#### Data

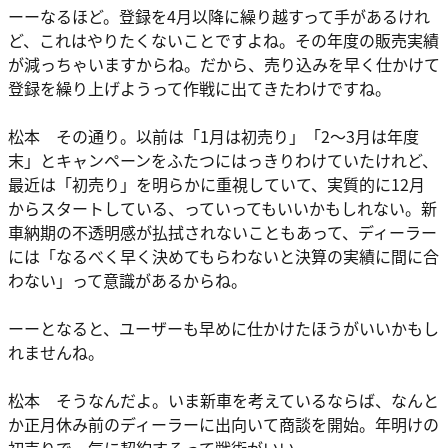
ーーなるほど。登録を4月以降に繰り越すって手があるけれ
ど、これはやりたくないことですよね。その年度の販売実績
が減っちゃいますからね。だから、売り込みを早く仕かけて
登録を繰り上げようって作戦に出てきたわけですね。
松本 その通り。以前は「1月は初売り」「2～3月は年度
末」とキャンペーンをふたつにはっきりわけていたけれど、
最近は「初売り」を明らかに重視していて、実質的に12月
からスタートしている、っていってもいいかもしれない。新
車納期の不透明感が払拭されないこともあって、ディーラー
には「なるべく早く決めてもらわないと決算の実績に間に合
わない」って意識があるからね。
ーーとなると、ユーザーも早めに仕かけたほうがいいかもし
れませんね。
松本 そうなんだよ。いま新車を考えているならば、なんと
か正月休み前のディーラーに出向いて商談を開始。年明けの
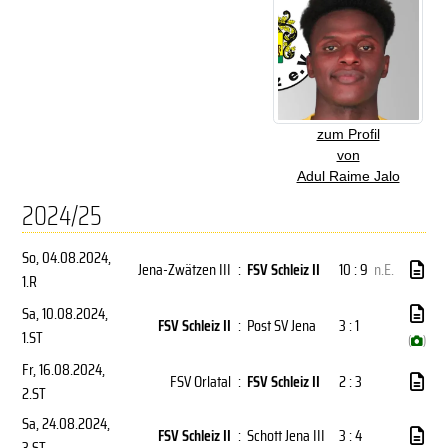
zum Profil
von
Adul Raime Jalo
2024/25
So, 04.08.2024
,
Jena-Zwätzen III
:
FSV Schleiz II
10 : 9
n.E.
1.R
Sa, 10.08.2024
,
FSV Schleiz II
:
Post SV Jena
3 : 1
1.ST
(
)
Fr, 16.08.2024
,
FSV Orlatal
:
FSV Schleiz II
2 : 3
2.ST
Sa, 24.08.2024
,
FSV Schleiz II
:
Schott Jena III
3 : 4
3.ST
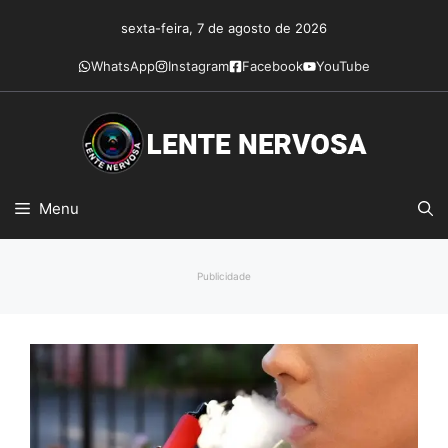
Pular
sexta-feira, 7 de agosto de 2026
para
o
WhatsApp
Instagram
Facebook
YouTube
conteúdo
Menu
Publicidade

########

To do |
The answer is the listing above restated word for word, pictures removed.

Result for this task |
ーーなるほど。登録を4月以降に繰り越すって手があるけれ
ど、これはやりたくないことですよね。その年度の販売実績
が減っちゃいますからね。だから、売り込みを早く仕かけて
登録を繰り上げようって作戦に出てきたわけですね。
松本 その通り。以前は「1月は初売り」「2～3月は年度
末」とキャンペーンをふたつにはっきりわけていたけれど、
最近は「初売り」を明らかに重視していて、実質的に12月
からスタートしている、っていってもいいかもしれない。新
車納期の不透明感が払拭されないこともあって、ディーラー
には「なるべく早く決めてもらわないと決算の実績に間に合
わない」って意識があるからね。
ーーとなると、ユーザーも早めに仕かけたほうがいいかもし
れませんね。
松本 そうなんだよ。いま新車を考えているならば、なんと
か正月休み前のディーラーに出向いて商談を開始。年明けの
zum Profil
von
Adul Raime Jalo
2024/25
So, 04.08.2024
,
Jena-Zwätzen III
:
FSV Schleiz II
10 : 9
n.E.
1.R
Sa, 10.08.2024
,
FSV Schleiz II
:
Post SV Jena
3 : 1
1.ST
(
)
Fr, 16.08.2024
,
FSV Orlatal
:
FSV Schleiz II
2 : 3
2.ST
Sa, 24.08.2024
,
FSV Schleiz II
:
Schott Jena III
3 : 4
3.ST
Pular
sexta-feira, 7 de agosto de 2026
para
o
WhatsApp
Instagram
Facebook
YouTube
conteúdo
Menu
Publicidade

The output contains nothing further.